The gonzo soap opera Diary of a Mad Black Woman is a bad movie so over-the-top that at moments it’s almost good — or, at least, more arresting than it has any right to be. At the beginning, Helen (Kimberly Elise), who is sprightly and angel-faced and has been married for 18 years, gets kicked out of her home in the Atlanta suburbs. To state that basic fact doesn’t begin to describe the deranged spectacle of the event. The house is no mere house: It’s a stone mansion bigger than Wayne Manor or Gosford Park. That house is the film’s way of saying, This is not your father’s movin’-on-up assimilation daydream. You’d imagine the lord of the manor might be some sort of multinational CEO, but no: Charles McCarter (Steve Harris), Helen’s husband, is merely an attorney, albeit a very prominent one. He is also a rat bastard, a heartless and conniving philanderer who has two children with his mistress (Lisa Marcos). After informing Helen that their marriage is over, he hits the point home by literally dragging her out the door, as the (notably light-skinned) bitch-mistress looks on. At least one thing is wrong with this picture: If Charles is supposed to be such a poshly pretentious, imperiously self-interested customer, it seems highly unlikely that he’d go out of his way to make a scene in which he behaves like a low-dog pimp. Yet that’s all part of the shameless trash-fantasy broadness that gives Diary of a Mad Black Woman its crudely rousing tent-show juice. The film, directed by music-video vet Darren Grant, was written by Tyler Perry, a playwright and burlesque character actor who’s developed a major following on stage (he plays three roles in the film), and he pumps his clichés so full of hot air that they stay aloft even as you’re laughing at their brazenness.
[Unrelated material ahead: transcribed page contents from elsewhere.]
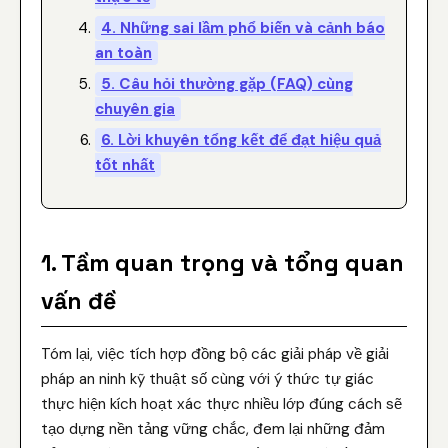
4. Những sai lầm phổ biến và cảnh báo
an toàn
5. Câu hỏi thường gặp (FAQ) cùng
chuyên gia
6. Lời khuyên tổng kết để đạt hiệu quả
tốt nhất
1. Tầm quan trọng và tổng quan
vấn đề
Tóm lại, việc tích hợp đồng bộ các giải pháp về giải
pháp an ninh kỹ thuật số cùng với ý thức tự giác
thực hiện kích hoạt xác thực nhiều lớp đúng cách sẽ
tạo dựng nền tảng vững chắc, đem lại những đảm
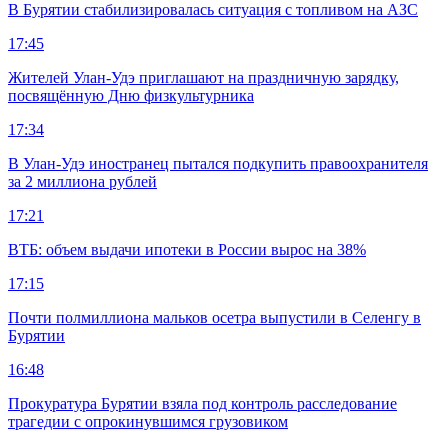
В Бурятии стабилизировалась ситуация с топливом на АЗС
17:45
Жителей Улан-Удэ приглашают на праздничную зарядку,
посвящённую Дню физкультурника
17:34
В Улан-Удэ иностранец пытался подкупить правоохранителя
за 2 миллиона рублей
17:21
ВТБ: объем выдачи ипотеки в России вырос на 38%
17:15
Почти полмиллиона мальков осетра выпустили в Селенгу в
Бурятии
16:48
Прокуратура Бурятии взяла под контроль расследование
трагедии с опрокинувшимся грузовиком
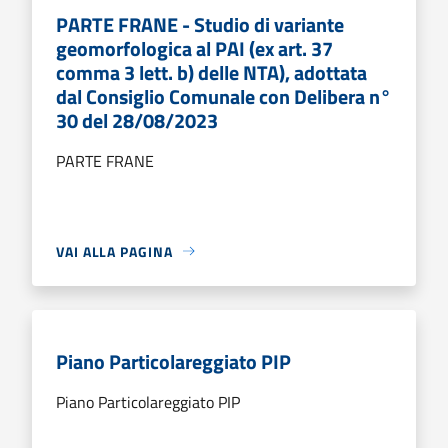
PARTE FRANE - Studio di variante
geomorfologica al PAI (ex art. 37
comma 3 lett. b) delle NTA), adottata
dal Consiglio Comunale con Delibera n°
30 del 28/08/2023
PARTE FRANE
VAI ALLA PAGINA
Piano Particolareggiato PIP
Piano Particolareggiato PIP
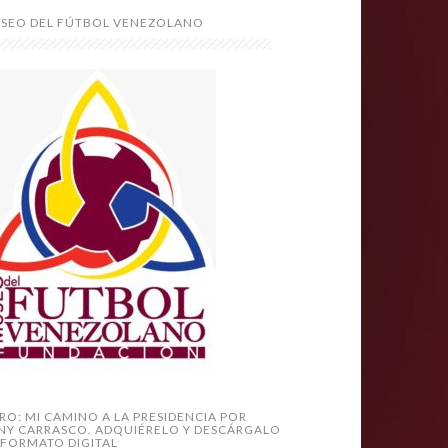
SEO DEL FÚTBOL VENEZOLANO
BRO: MI CAMINO A LA PRESIDENCIA POR
NY CARRASCO. ADQUIÉRELO Y DESCÁRGALO
 FORMATO DIGITAL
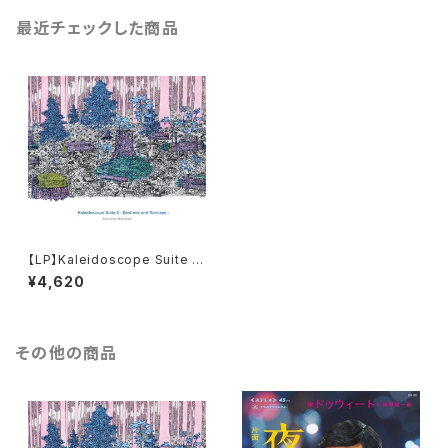
最近チェックした商品
【LP】Kaleidoscope Suite 2
/ Kenichiro Nishihara
¥4,620
その他の商品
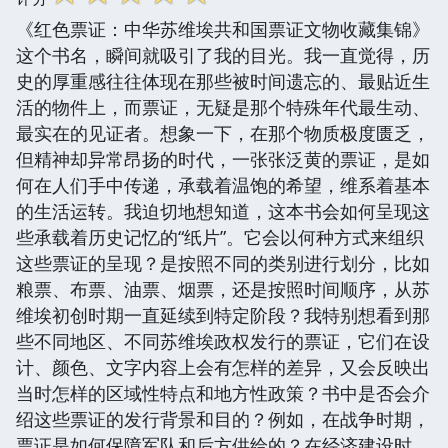
《红色票证：中华苏维埃共和国票证文物收藏集锦》
这个书名，瞬间就吸引了我的目光。我一直觉得，历
史的厚重感往往体现在那些被时间遗忘的、最贴近生
活的物件上，而票证，无疑是那个特殊年代最生动、
最实在的见证者。想象一下，在那个物质极度匮乏，
但精神却异常昂扬的时代，一张张泛黄的票证，是如
何在人们手中传递，承载着温饱的希望，维系着基本
的生活运转。我迫切地想知道，这本书会如何呈现这
些承载着历史记忆的“纸片”。它会以何种方式来组织
这些票证的呈现？是按照不同的类别进行划分，比如
粮票、布票、油票、烟票，还是按照时间顺序，从苏
维埃初创时期一直延续到特定阶段？我特别想看到那
些不同地区、不同苏维埃政权发行的票证，它们在设
计、颜色、文字内容上会有怎样的差异，又会反映出
当时怎样的区域性特点和地方性政策？书中是否会介
绍这些票证的发行背景和目的？例如，在战争时期，
票证是如何保障军队和后方供给的？在经济建设时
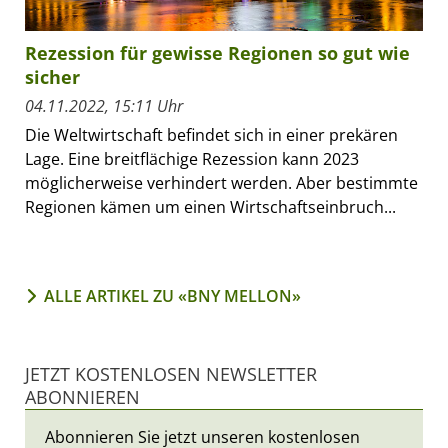
Rezession für gewisse Regionen so gut wie
sicher
04.11.2022, 15:11 Uhr
Die Weltwirtschaft befindet sich in einer prekären
Lage. Eine breitflächige Rezession kann 2023
möglicherweise verhindert werden. Aber bestimmte
Regionen kämen um einen Wirtschaftseinbruch...
ALLE ARTIKEL ZU «BNY MELLON»
JETZT KOSTENLOSEN NEWSLETTER
ABONNIEREN
Abonnieren Sie jetzt unseren kostenlosen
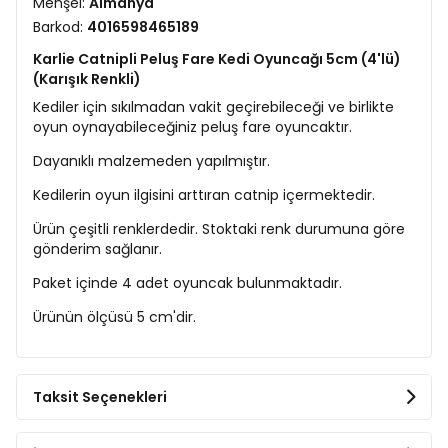
Menşei:
Almanya
Barkod:
4016598465189
Karlie Catnipli Peluş Fare Kedi Oyuncağı 5cm (4'lü)
(Karışık Renkli)
Kediler için sıkılmadan vakit geçirebileceği ve birlikte
oyun oynayabileceğiniz peluş fare oyuncaktır.
Dayanıklı malzemeden yapılmıştır.
Kedilerin oyun ilgisini arttıran catnip içermektedir.
Ürün çeşitli renklerdedir. Stoktaki renk durumuna göre
gönderim sağlanır.
Paket içinde 4 adet oyuncak bulunmaktadır.
Ürünün ölçüsü 5 cm'dir.
Taksit Seçenekleri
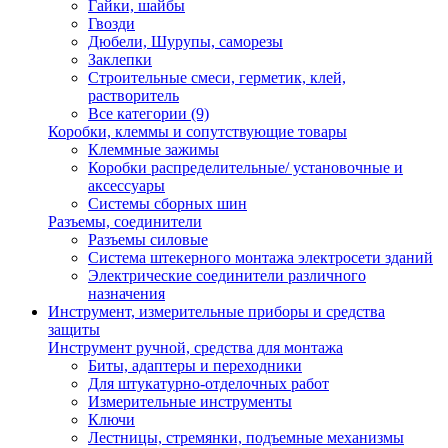
Гайки, шайбы
Гвозди
Дюбели, Шурупы, саморезы
Заклепки
Строительные смеси, герметик, клей,
растворитель
Все категории (9)
Коробки, клеммы и сопутствующие товары
Клеммные зажимы
Коробки распределительные/ установочные и
аксессуары
Системы сборных шин
Разъемы, соединители
Разъемы силовые
Система штекерного монтажа электросети зданий
Электрические соединители различного
назначения
Инструмент, измерительные приборы и средства
защиты
Инструмент ручной, средства для монтажа
Биты, адаптеры и переходники
Для штукатурно-отделочных работ
Измерительные инструменты
Ключи
Лестницы, стремянки, подъемные механизмы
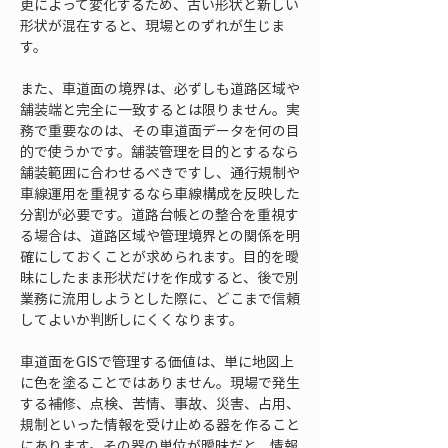
更によって変化するため、古い形状と新しい
形状が混在すると、現場とのずれが生じま
す。
また、車道面の境界は、必ずしも道路区域や
舗装端と完全に一致するとは限りません。実
務で重要なのは、その車道面データを何の目
的で使うかです。舗装管理を目的とするなら
舗装範囲に合わせるべきですし、通行規制や
車線運用を重視するなら車線構成を反映した
分割が必要です。道路台帳との整合を重視す
る場合は、道路区域や管理境界との関係を明
確にしておくことが求められます。目的を曖
昧にしたまま形状だけを作成すると、後で別
業務に流用しようとした際に、どこまで信頼
してよいか判断しにくくなります。
車道面をGISで管理する価値は、単に地図上
に色を塗ることではありません。現場で発生
する補修、点検、苦情、事故、災害、占用、
規制といった情報を受け止める器を作ること
にあります。その器の単位が曖昧だと、情報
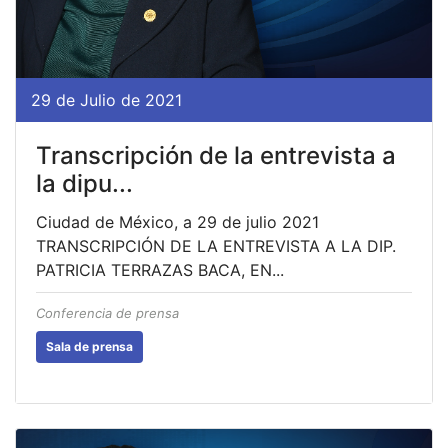
29 de Julio de 2021
Transcripción de la entrevista a
la dipu...
Ciudad de México, a 29 de julio 2021
TRANSCRIPCIÓN DE LA ENTREVISTA A LA DIP.
PATRICIA TERRAZAS BACA, EN...
Conferencia de prensa
Sala de prensa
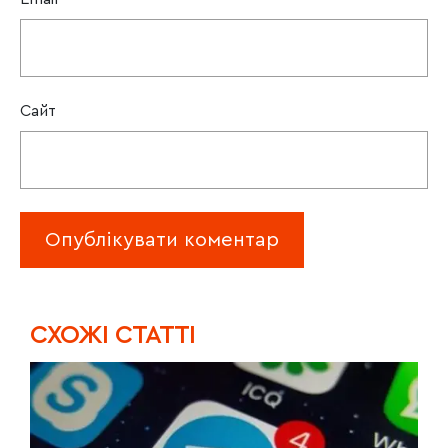
Сайт
CХОЖІ СТАТТІ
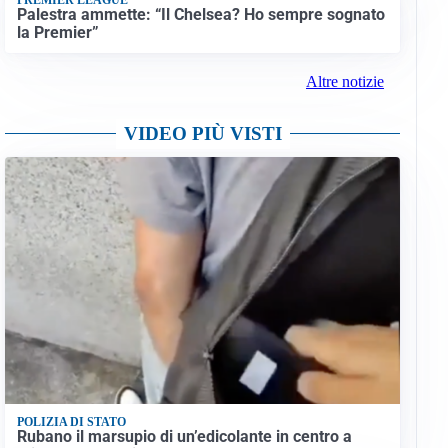
Palestra ammette: “Il Chelsea? Ho sempre sognato
la Premier”
Altre notizie
VIDEO PIÙ VISTI
POLIZIA DI STATO
Rubano il marsupio di un’edicolante in centro a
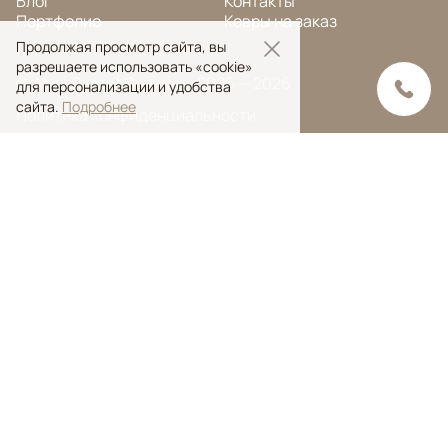
Блог
Контакты
Портфолио
Ковры на заказ
Продолжая просмотр сайта, вы
разрешаете использовать «cookie»
© Ansy Carpet Company 2005 — 2026
для персонализации и удобства
сайта.
Подробнее
Политика конфиденциальности
Поиск ковра
Поиск
Ansy Сarpet Сompany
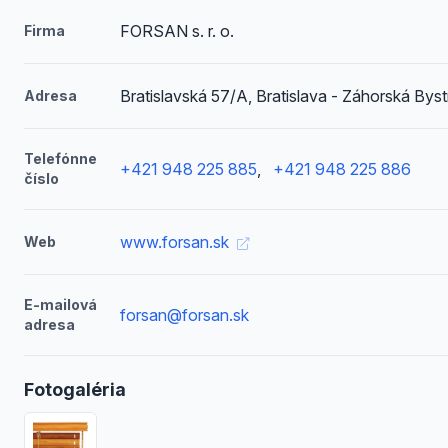
FORSAN s. r. o.
Firma
Bratislavská 57/A, Bratislava - Záhorská Byst
Adresa
Telefónne
+421 948 225 885
,
+421 948 225 886
číslo
www.forsan.sk
Web
E-mailová
forsan@forsan.sk
adresa
Fotogaléria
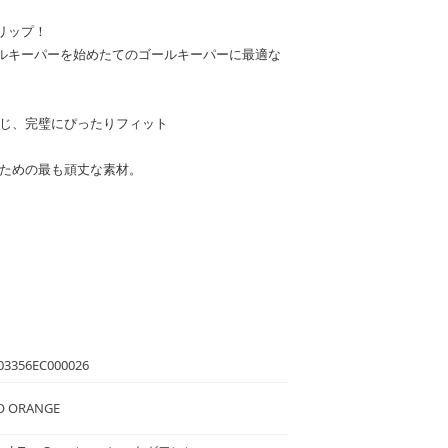
リップ！
ルキーパーを始めたてのゴールキーパーに最適な
感じ、完璧にぴったりフィット
のための最も頑丈な素材。
03356EC000026
O ORANGE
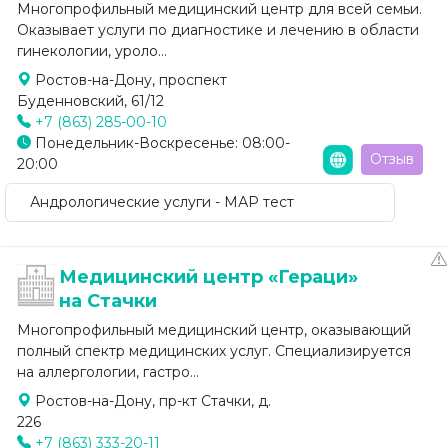
Многопрофильный медицинский центр для всей семьи.
Оказывает услуги по диагностике и лечению в области
гинекологии, уроло...
Ростов-на-Дону, проспект
Буденновский, 61/12
+7 (863) 285-00-10
Понедельник-Воскресенье: 08:00-
Отзыв
20:00
Андрологические услуги - МАР тест
Медицинский центр «Гераци»
на Стачки
Многопрофильный медицинский центр, оказывающий
полный спектр медицинских услуг. Специализируется
на аллергологии, гастро...
Ростов-на-Дону, пр-кт Стачки, д.
226
+7 (863) 333-20-11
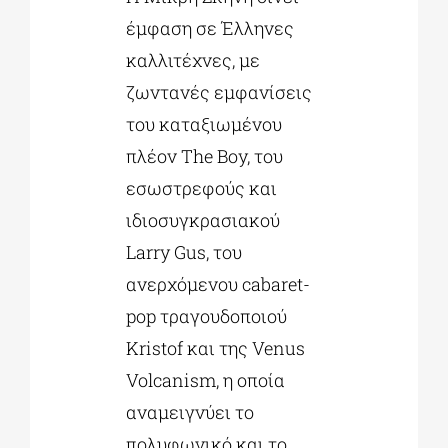
έμφαση σε Έλληνες
καλλιτέχνες, με
ζωντανές εμφανίσεις
του καταξιωμένου
πλέον The Boy, του
εσωστρεφούς και
ιδιοσυγκρασιακού
Larry Gus, του
ανερχόμενου cabaret-
pop τραγουδοποιού
Kristof και της Venus
Volcanism, η οποία
αναμειγνύει το
πολυφωνικό και το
Tossed out on her own, without a penny of Charles’ fortune (she had signed a prenup), Helen is like the heroine of An Unmarried Woman abandoned into a world of pulp retribution and princess romance. Charles, you’d better believe, gets exactly what’s coming to him, but Helen also meets a too-good-to-be-true suitor, a steel-factory worker named Orlando (Shemar Moore) who, with his cornrows and soft manner, is like a hip-hop Ken doll. (He actually says, ”I want to be your knight in shining armor.”) Kimberly Elise, who has been featured in such films as The Manchurian Candidate and Beloved and was the star of Woman Thou Art Loosed (which was earlier a play by Perry), has a face that’s all sexy, winsome curlicues. She’s as beautiful as Michelle Pfeiffer, and she’s got range: She can glow adoringly one moment and rage, with a dash of hellfire, the next. Aiding Helen at every turn is Madea, her rascally, big-bottomed, gun-totin’ ancient giantess of a grandma — played, by Perry himself, in a drag act that would look even more outrageous if Eddie Murphy and Martin Lawrence hadn’t gotten there first.

Madea, who is Perry’s most popular stage character, schools Helen in the art of payback, as in the scene where they rip up the mistress’ clothes. ”This is for every black woman who ever had a problem with a black man!” whoops Madea, and she might be speaking for the entire film, which is presented as a kind of passion play for black women. Helen, the saintly housewife scorned, never transcends being an archetype, yet she’s offered up as a soulful super-martyr for every sister in the audience to project onto. She’s a walking one-woman Waiting to Exhale, and Diary could end up rousing its audience in a similar way.

One of the most insidious lies in Hollywood is that its decision makers don’t care about black or white — that the only color that matters to them is green. This has always been a fashionably cynical way of explaining why there aren’t more black films, yet what it does, in effect, is to blame African-American audiences for the racial blinders of the film industry. Where were all the black chick flicks that were supposed to follow the success of Waiting to Exhale? (There was How Stella Got Her Groove Back and then…not much.) If Hollywood were doing its job, there’d be no need for — or defense of — a movie as outsize in its melodrama as Diary of a Mad Black Woman, yet it’s Tyler Perry’s belief that he isn’t just telling a story, he’s telling the story, that kept me watching. The climactic gospel number, ”I Want to Be Free,” seems to let loose all the pent-up emotion of the characters’ trials and dreams. Diary is a crock, all right, but a crock made with conviction.